According to a survey by the Comptroller’s Office last July, 51% of parents surveyed had never heard of the 105 helpline and task force.

Another side of the report related to the Arab-Israeli sector, which constituted 10% of the complaints, according to the report. Despite representing 10% of callers, as of last August, no one on the helpline spoke Arabic, it said.

To address the issue, the helpline has drafted temporary Arabic-speaking volunteers from the broader police force or from the Education Ministry and, as of last November, one helpline worker was undergoing Arabic-language training.

“[The 105 helpline] is lacking the basic technological tools necessary to help minors, which is unacceptable,” the Israel National Council for the Child said.

The weakness in Arabic intake was problematic, the report said.

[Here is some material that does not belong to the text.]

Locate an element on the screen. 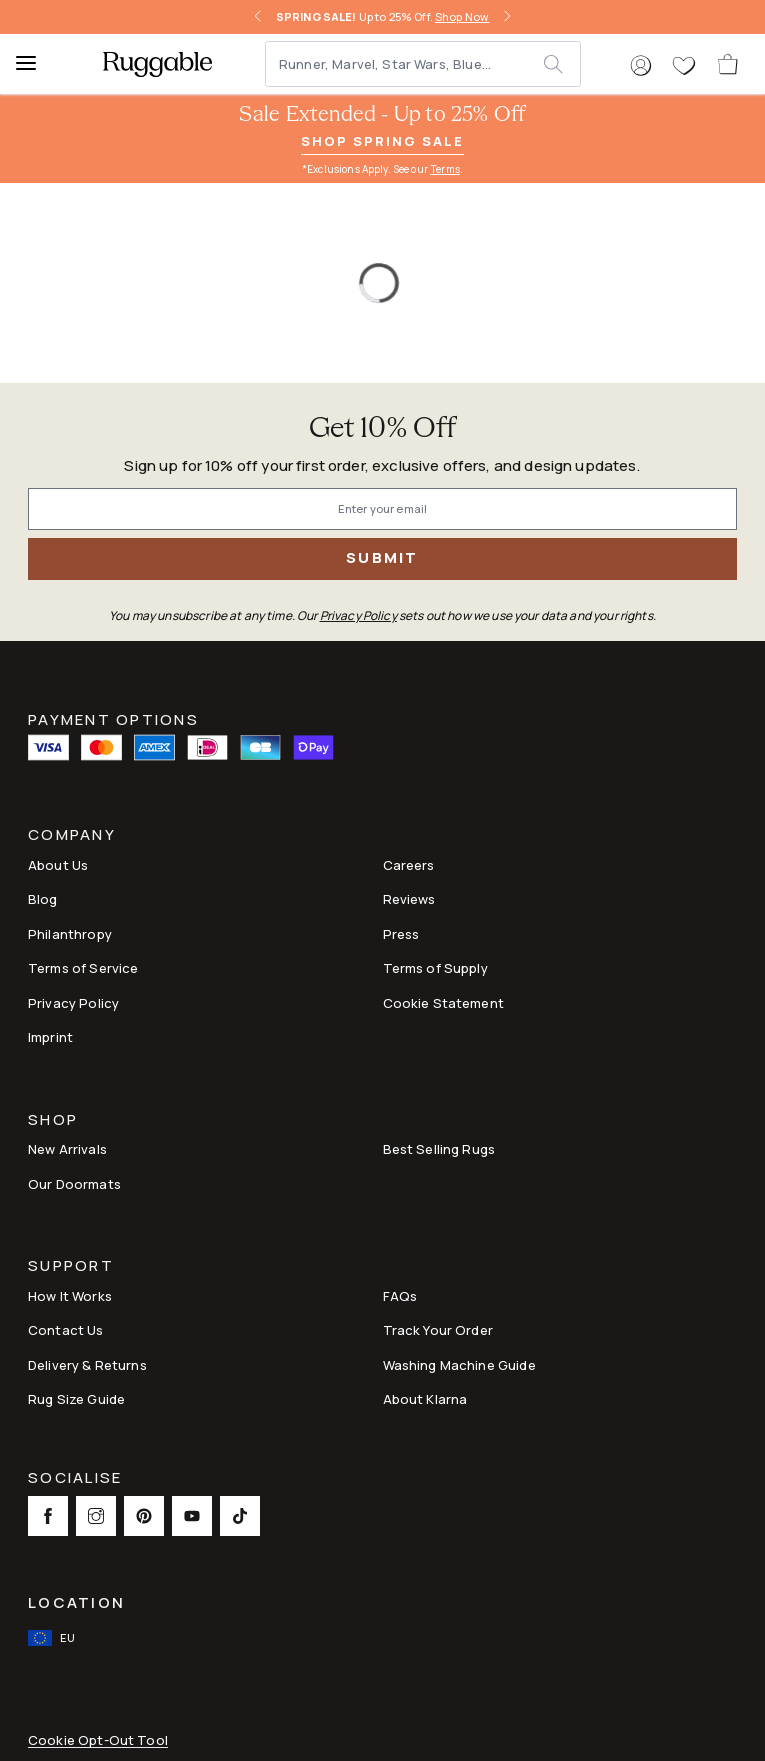 The image size is (765, 1761). [open-international-redirect-modal] is located at coordinates (53, 1638).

Calls from Arabic-speaking minors often included complaints that someone sent them sexual pictures or videos, or media that portrayed them in an immodest fashion, which could harm their social standing in the broadly conservative Arab sector, it said.

Forty-five percent of minors said they would prefer to file a complaint with the helpline using social media, though the helpline can only receive telephone complaints, the report said.

Some 56% of the complaints were categorized as involving criminal issues, and most of them were referred to the police, but there was not an exact count, Englman said.

In fact, no one followed up between the helpline and the police investigations division to trace the progress and developments in the cases, he added.

Of the limited tracking of cases the 105 task force referred for police criminal investigations, 441 out of 1,704 were quickly closed as economic disputes lacking a basis for a full criminal probe. This occurred even though an official who was part of the 105 task force had performed an initial evaluation of the complaint and found that there were suspicions of criminality, the report said.

In addition, it appeared that police investigations officials closed referrals from the 105 task force as often – just over 70% of the time – as complaints that came in off the street and had not undergone any vetting, it said.

In August 2020, the 105 helpline received an additional budget of NIS 2.7 million to update its technological devices in the office to a better standard. However, it took too long for this budget to be allocated, and the 105 helpline is still technologically deficient, the report said.

Jerusalem Post Staff contributed to this report.